Israeli attacks have continued across Gaza, killing at least 463 Palestinians since a ceasefire began in October last year.
More than 14 people were killed in the coastal enclave, according to Gaza’s civil defense agency, after US Middle East envoy Steve Witkoff announced the second phase of President Donald Trump’s Gaza peace plan on Wednesday.
In a landscape of ruined buildings and rain-damaged makeshift camps, Palestinians express overwhelming bitterness.

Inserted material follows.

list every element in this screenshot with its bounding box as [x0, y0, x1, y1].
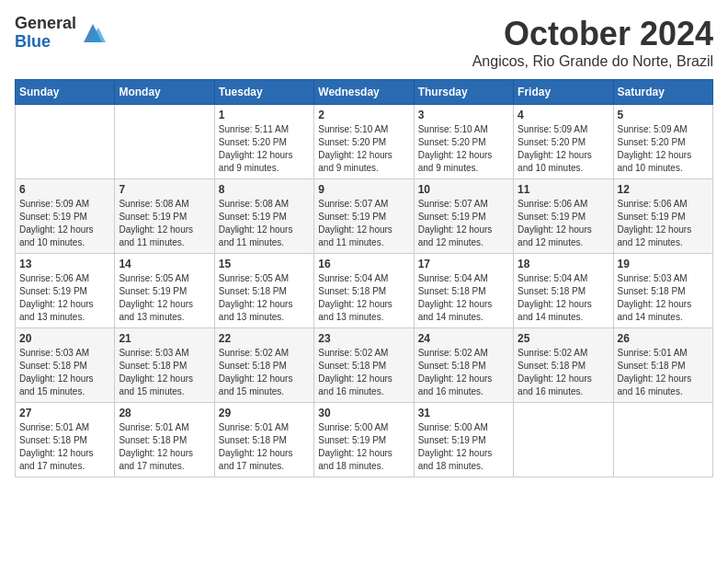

Although the intensity of Israeli attacks has decreased since the cease-fire, daily bombing continues.
On Friday, an AFP photographer documented members of the Hawli family walking through the rubble after five relatives were killed in an airstrike on their Deir al-Balah home in central Gaza.
According to the United Nations, daily living conditions are extremely precarious for most Palestinians, with more than 80 percent of infrastructure destroyed.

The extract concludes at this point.